強制収容所のショッキングな写真や映像が出てくるが、この映画はホロコーストそのものを描いているわけではない。直接描かれているのは、かつてホロコーストに関わった人々と、その周縁に点在する人々だ。

周縁と書いたが、円の中心にいるアイヒマンが真っ黒な存在で、そこを起点に少しずつ白くなっていくようなグラデーションが描かれるわけではない。

 

法の定義は置いておくとして、ある出来事に関わった人々のうち、誰までを当事者と呼べるだろう。裁判を報道することに道義的責任を感じる一方で、視聴率稼ぎの「ショー」とも捉えているプロデューサー。アイヒマンの感情を暴き出すことに固執する監督。『ガガーリンの方が面白い』と笑い飛ばした後で、被害者の証言に打ちのめされる視聴者もいた。その背後には、生存者の体験を信じずに傷つけた、大勢の人々がいた。彼らはホロコーストとまるきり無縁と、いえるだろうか。

 

友人に向けての、私なりの結論を書くと、この映画は怖い。

加害者への憎悪や、被害者への同情を煽ることはない。しかし、裁判を見ている善でも悪でもない人々を描くことで、それをまた見ている「実在の」私たちもその延長線上にいる、つまり、黒ではないにしても白でもないことを、思い知らせてくる。

だからこそ、終盤に現れる「実在の」生存者の証言や死体の山の写真は、怖い。それは、スクリーンの向こう側にいる演技者たちではなく、こちら側の世界の私たちに起こった……だけでなく、私たちに起こるかもしれない、私たちが起こすかもしれない出来事だと、この映画は言っているのだ。

 

この世界に起こるすべてのことにおいて、私たちは加害者であり、被害者だ。当事者であり、傍観者だ。だから世界は混沌としていて、怖い。自分だけは正しいと、そしてその正しさは崩れないと、大丈夫だと、私たちは思いたいのに。

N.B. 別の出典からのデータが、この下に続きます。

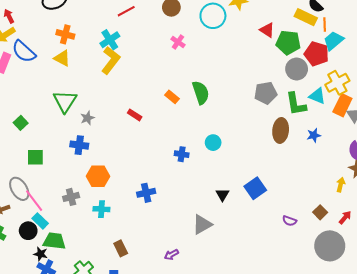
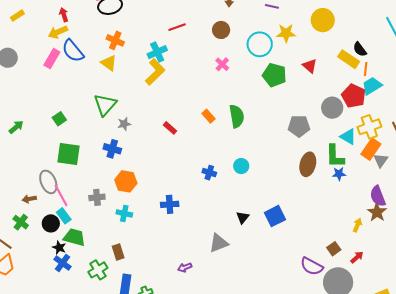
green pentagon: (288, 43) -> (274, 75), moved
green L-shape: (296, 104) -> (335, 156), moved
green square: (35, 157) -> (69, 154), size x1.4
purple semicircle: (290, 221) -> (312, 266), moved, size x1.6
brown rectangle: (121, 248) -> (118, 252), moved

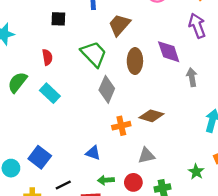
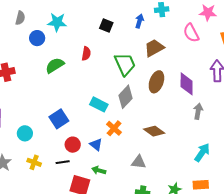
cyan rectangle: (50, 93) -> (99, 104), moved, turned -36
orange cross: (121, 126) -> (114, 128), moved, turned 35
blue square: (40, 157) -> (59, 119), moved
red circle: (133, 182) -> (73, 145), moved

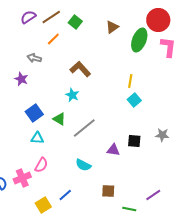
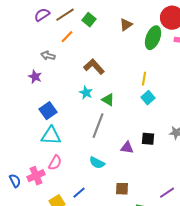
green triangle: (59, 119) -> (108, 100), moved
gray line: (84, 128) -> (98, 126), turned -30
cyan triangle: (37, 138) -> (51, 136), size x1.5

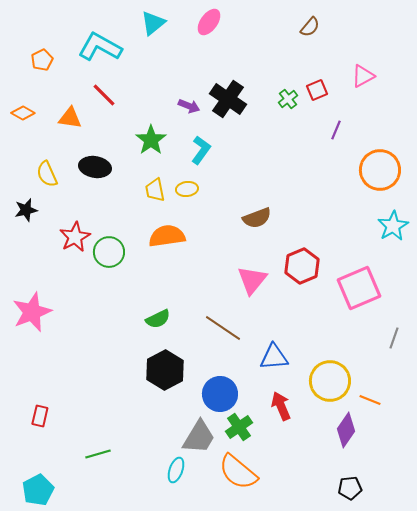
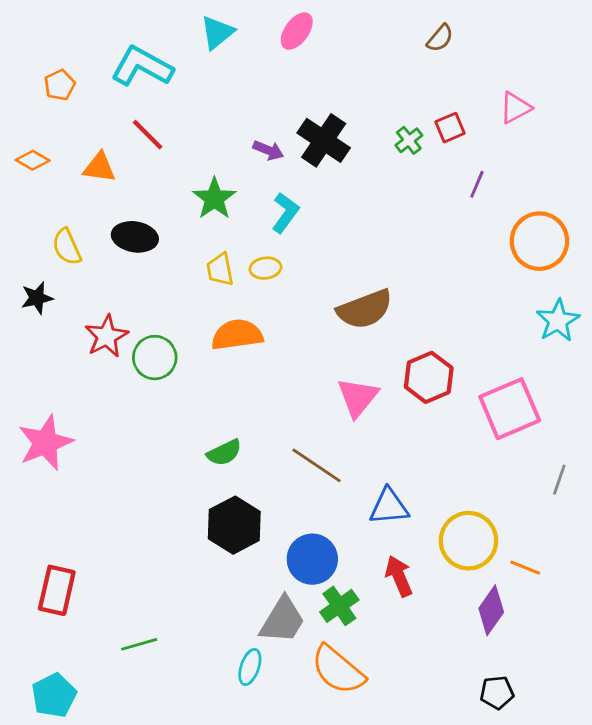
brown semicircle: (257, 218) -> (365, 309), size x1.4
red rectangle: (40, 416) -> (57, 590), size x1.6

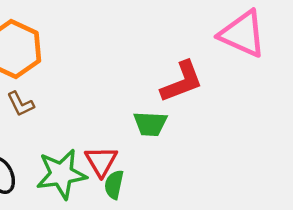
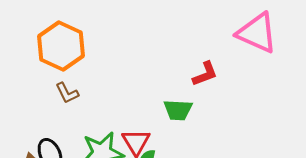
red L-shape: (182, 82) -> (205, 74), size x0.7

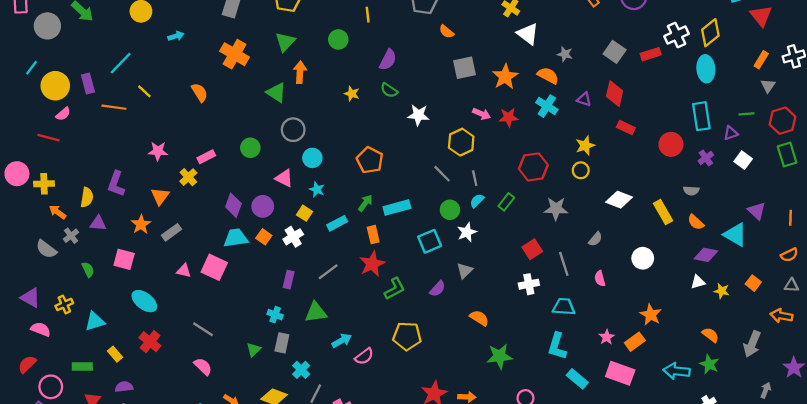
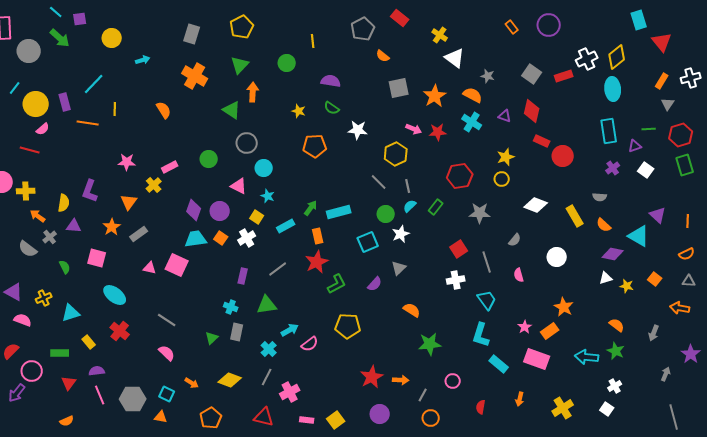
purple semicircle: (388, 60) -> (331, 81), turned -108
yellow line: (144, 91) -> (115, 109), turned 48
red circle: (671, 144) -> (563, 156), moved
orange pentagon: (370, 160) -> (315, 146), moved, turned -30
cyan trapezoid: (564, 307) -> (487, 300), turned 50
gray arrow: (752, 344) -> (654, 333), size x0.7
cyan cross: (301, 370) -> (269, 349), moved

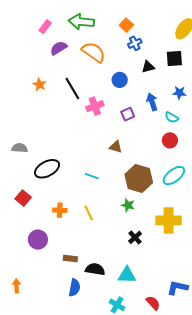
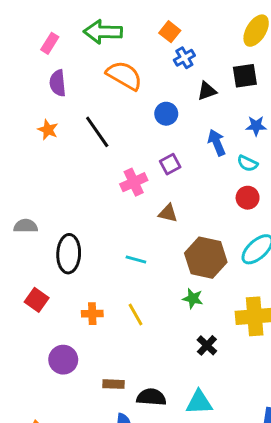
purple semicircle: (59, 48) -> (58, 83), moved, turned -60
pink cross: (95, 106) -> (134, 182), moved
purple square: (128, 114) -> (170, 164), moved
black ellipse: (47, 169) -> (69, 254), turned -55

監督のレオは、アイヒマンの人間的な表情を捉えることで、彼なりの納得を見出そうとする。私たちは、ハンナ・アーレントの見解やミルグラム実験に納得を見出そうとする。

納得は救いだ。劇中で強く言い放たれる"learn"という言葉。人間は過去の過ちに学ぶことができる。もうへまはしない。だから希望はある。そう信じることにしか、救いはない。

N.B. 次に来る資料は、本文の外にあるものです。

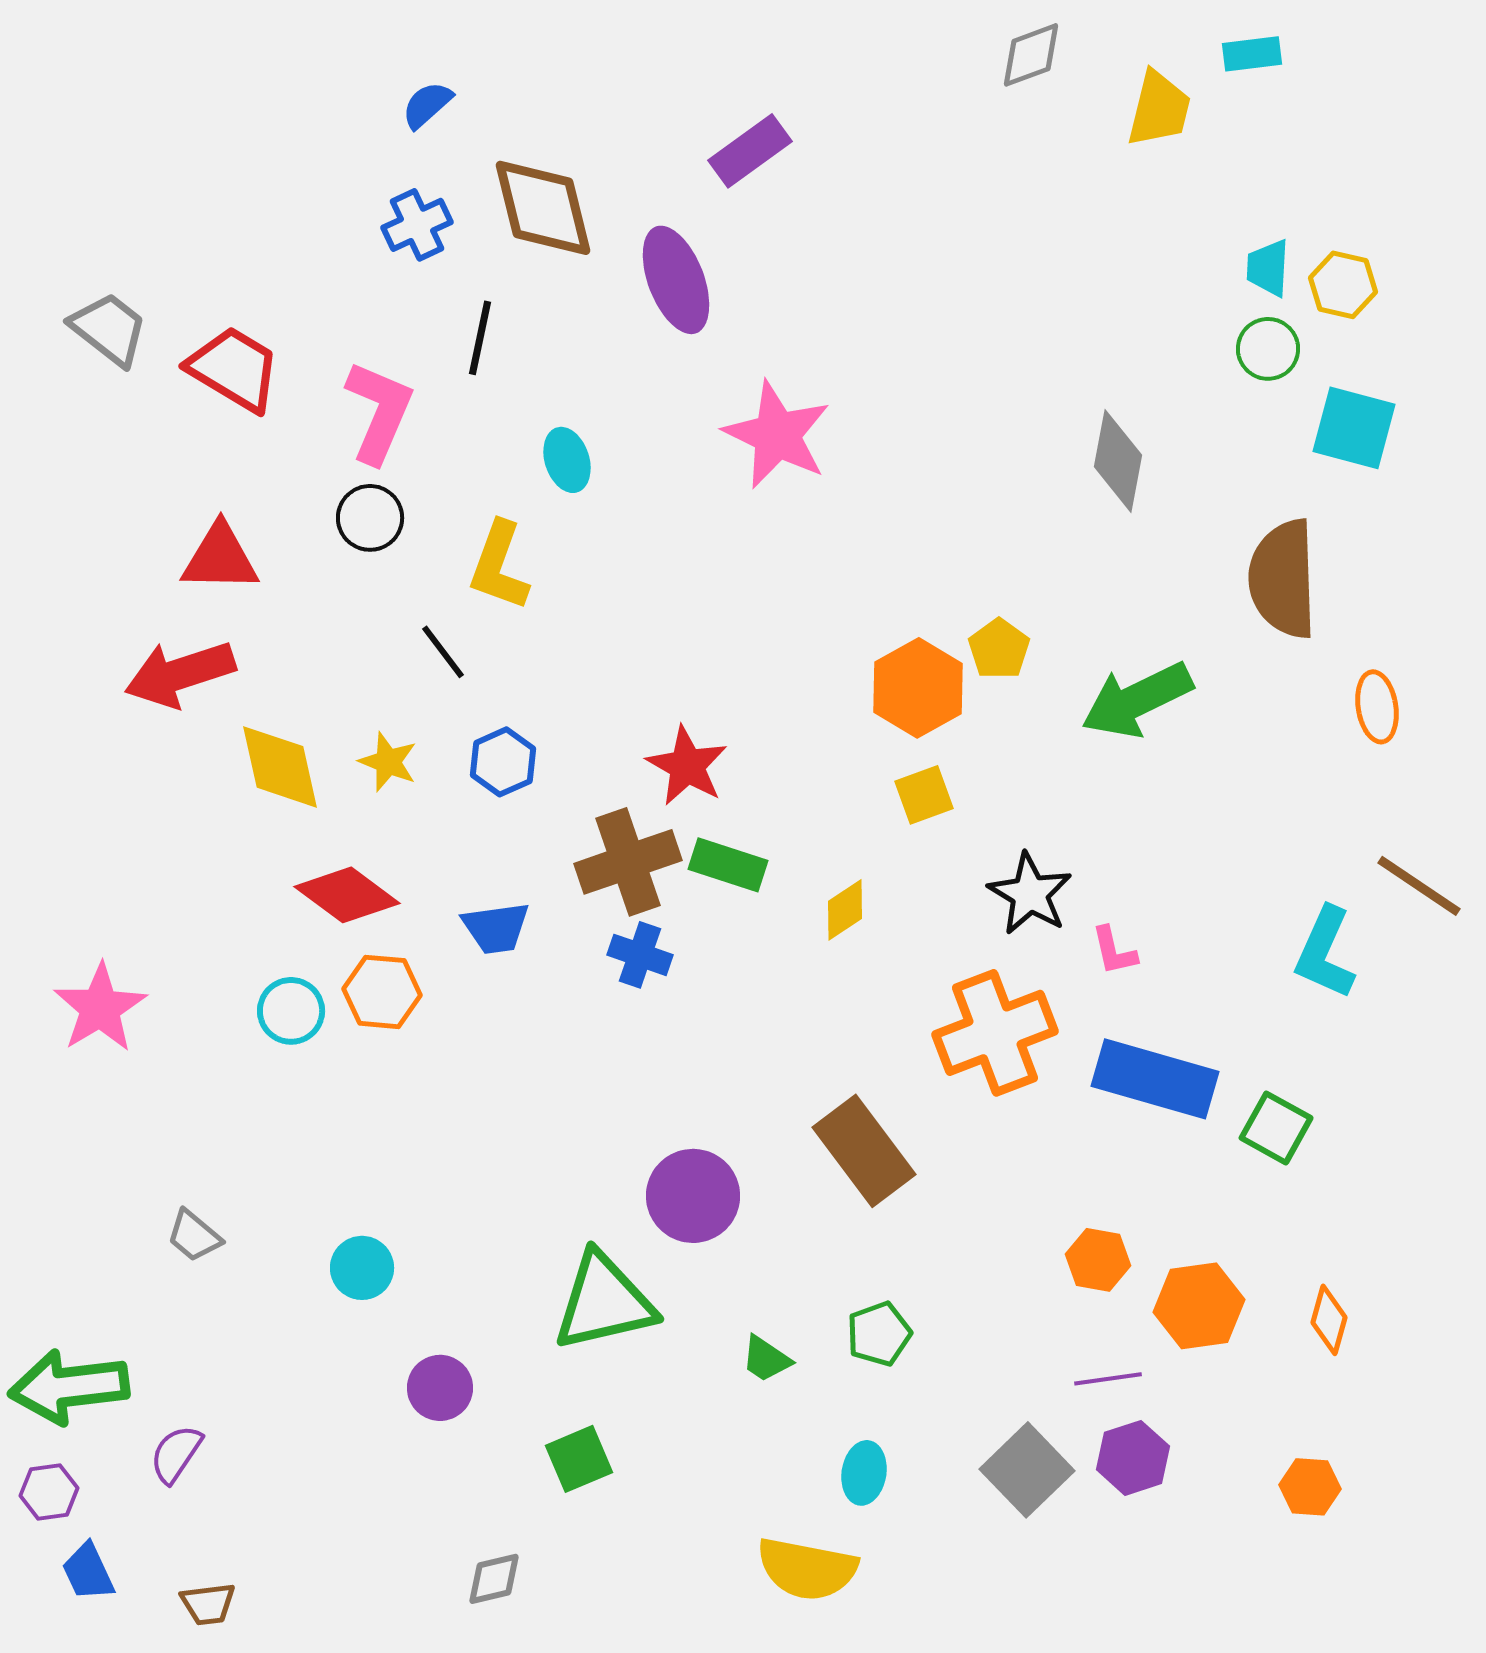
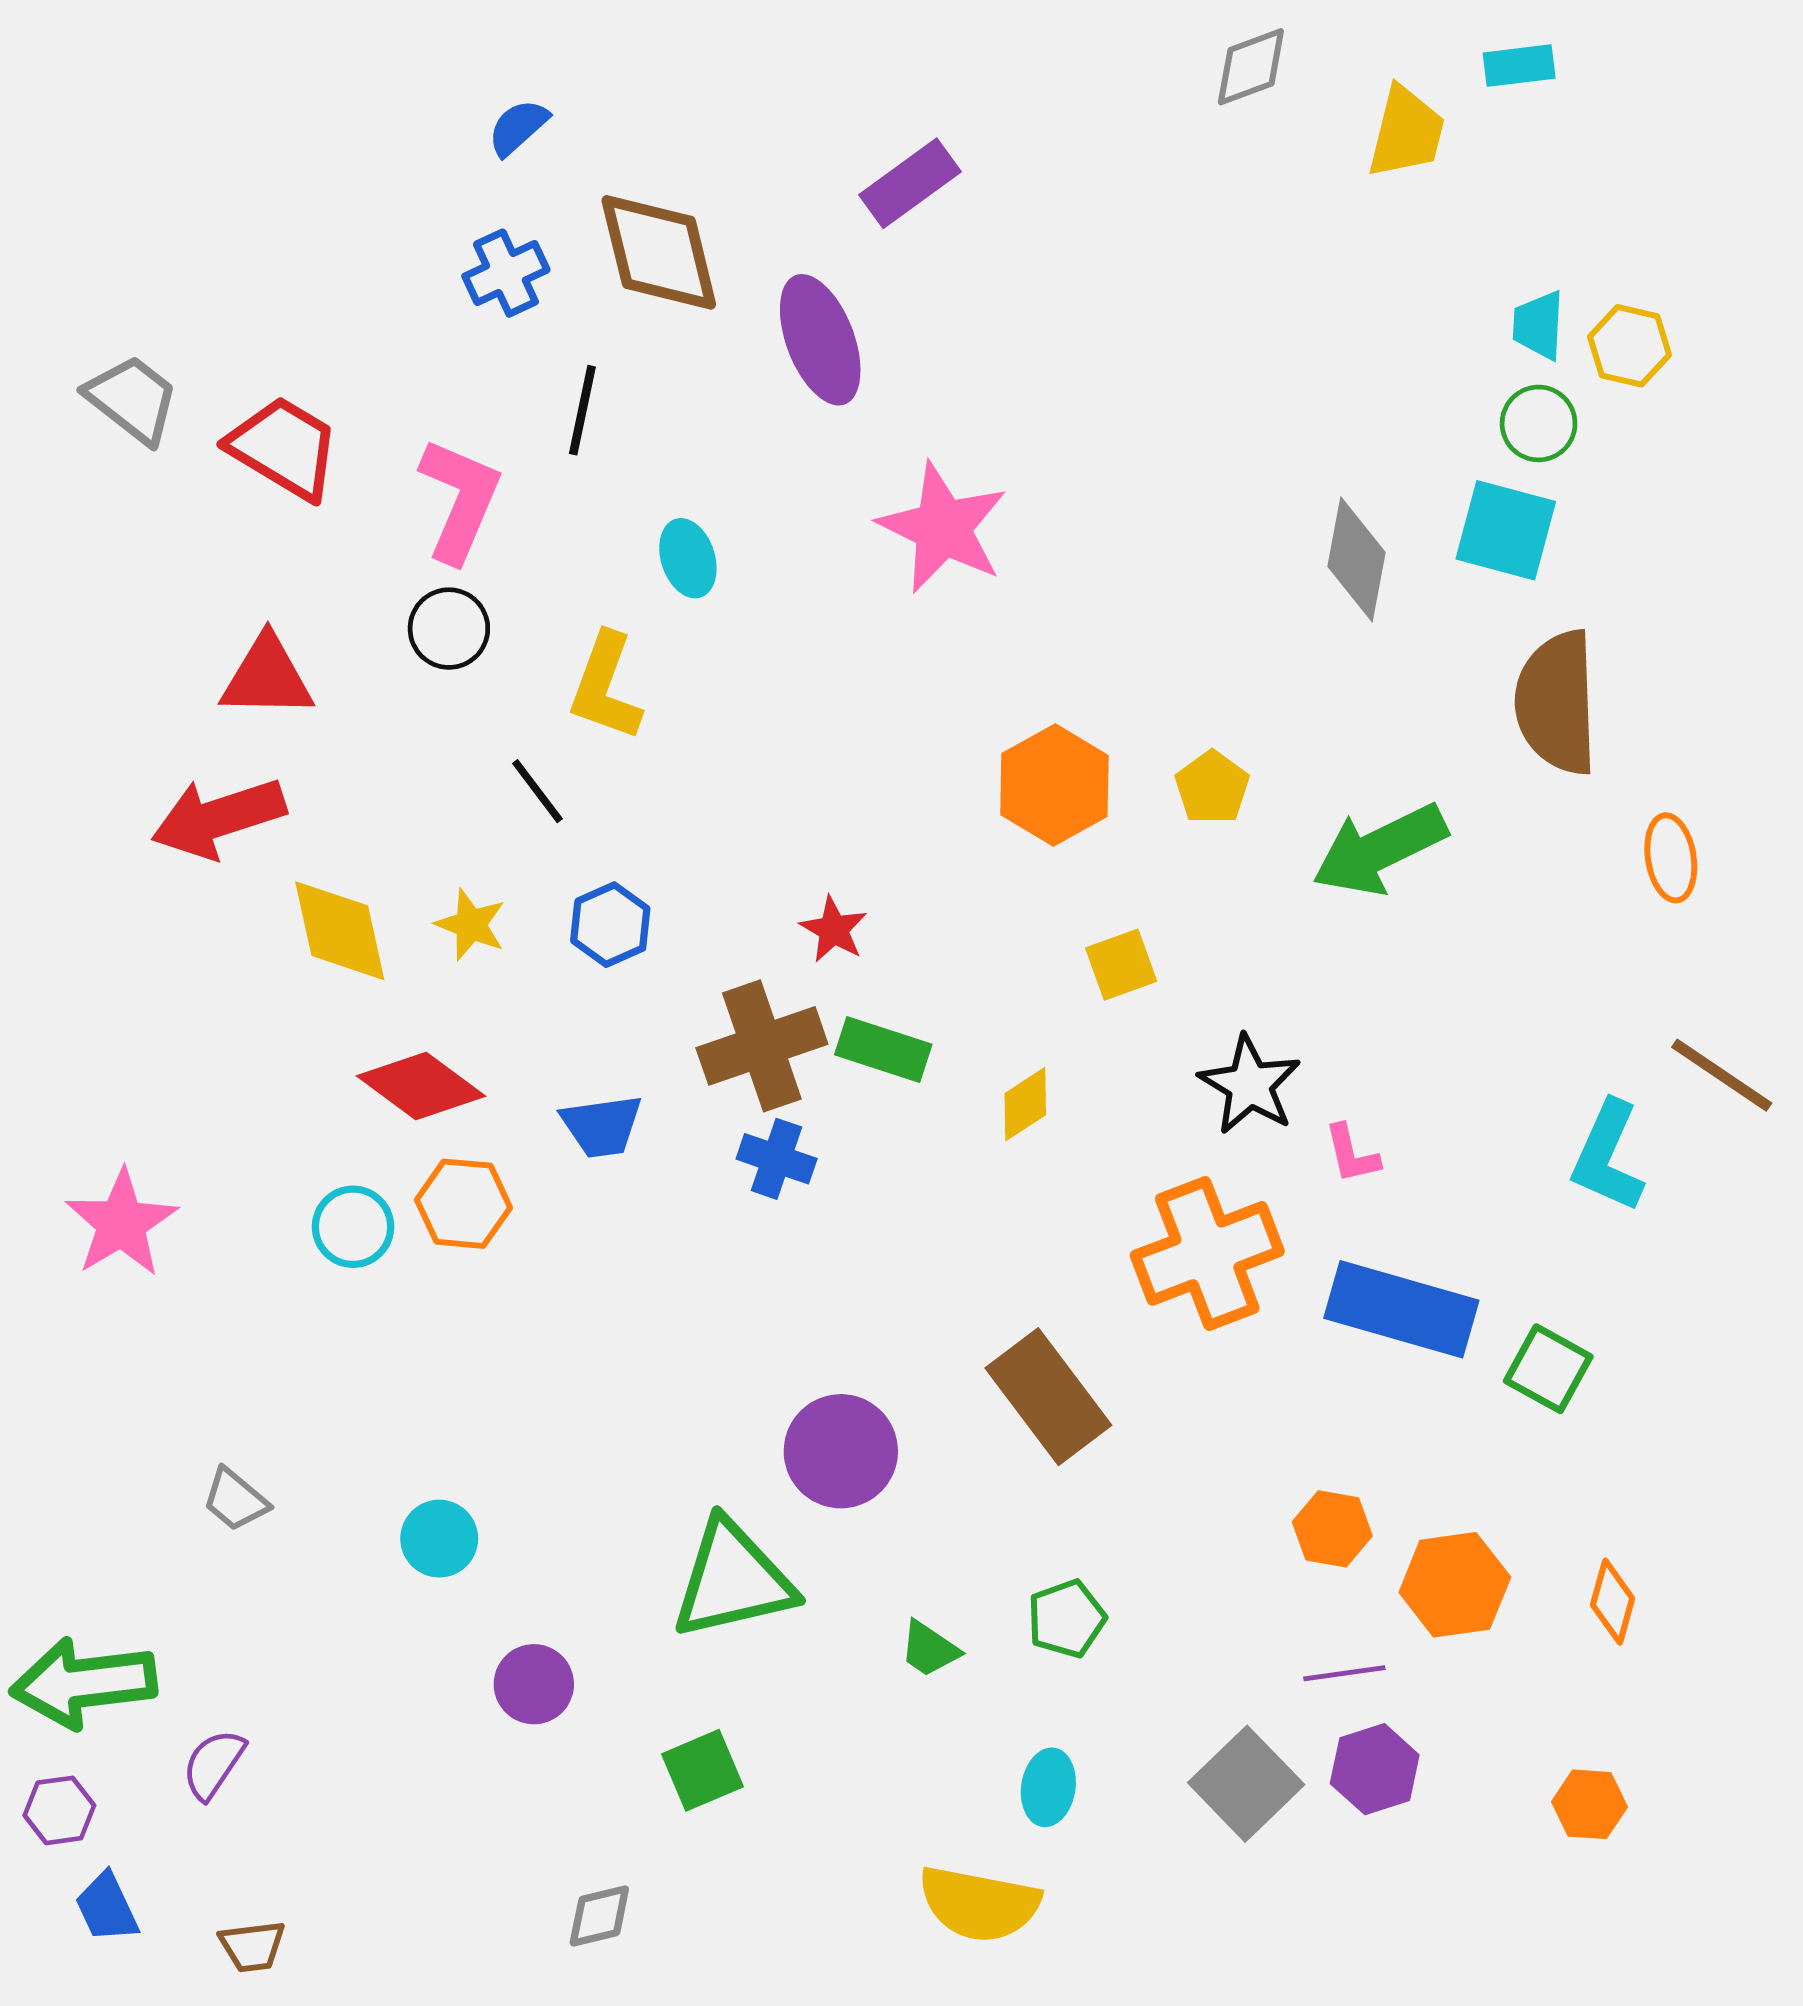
cyan square: (1354, 428) -> (1506, 530), moved
orange hexagon: (918, 688) -> (1054, 785), moved
red star: (687, 766) -> (834, 929), size x0.7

レオつながりというわけではないが、レオ・レオニの『スイミー』という童話の一節を、私は思い出す。

 

スイミーは言った。 

「出てこいよ。みんなであそぼう。おもしろいものがいっぱいだよ。」 

小さな赤い魚たちは、答えた。 

「だめだよ。大きな魚に食べられてしまうよ。」 

「だけど、いつまでもそこにじっといるわけにはいかないよ。なんとか考えなくちゃ。」 

スイミーは考えた。いろいろ考えた。うんと考えた。 

それから、とつぜん、スイミーはさけんだ。 

「そうだ。みんないっしょにおよぐんだ。海でいちばん大きな魚のふりをして。」

スイミーは教えた。けっして、はなればなれにならないこと。みんな、もち場をまもること。 (レオ・レオニ『スイミー~ちいさなかしこいさかなのはなし』谷川俊太郎訳)

 

結局のところ私たちも、生まれ落ちた、または流れ着いた環境で、そこで得た知識と体を使って、自分の持ち場を見つけて守っていくしかない。プロデューサーとして、監督として、カメラマンとして。

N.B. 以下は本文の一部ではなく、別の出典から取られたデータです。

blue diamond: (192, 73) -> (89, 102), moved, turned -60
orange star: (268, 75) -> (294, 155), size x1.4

妻として、息子として、娘として。ホテルの女主人として、絨毯売りとして、コーヒー屋として。

時に加害者として、時に被害者として。

そして、考える。いろいろ考える。うんと考える。過去の人達が行ってきた選択を思いながら、私たちも人間としての選択をする。

それでもいつか、大きなものに飲み込まれてしまうかもしれない。

浮き輪のようにアーレントの本を抱えていても、彼女のように強くはいられないかもしれない。でも、考えたことに、学んだことに、少しは救われる。ギリギリのところで、きっと。

 

私には、この映画の登場人物すべてが、大きな魚が通りすぎた世界をふらふらと泳ぎだした、小さな魚たちに見える。

あえて、大きな魚の姿は描かれない。だから、水槽の外の小さな魚である私たちは、自分たちのいる水槽に、静かに思いを馳せる。そういう映画だと思う。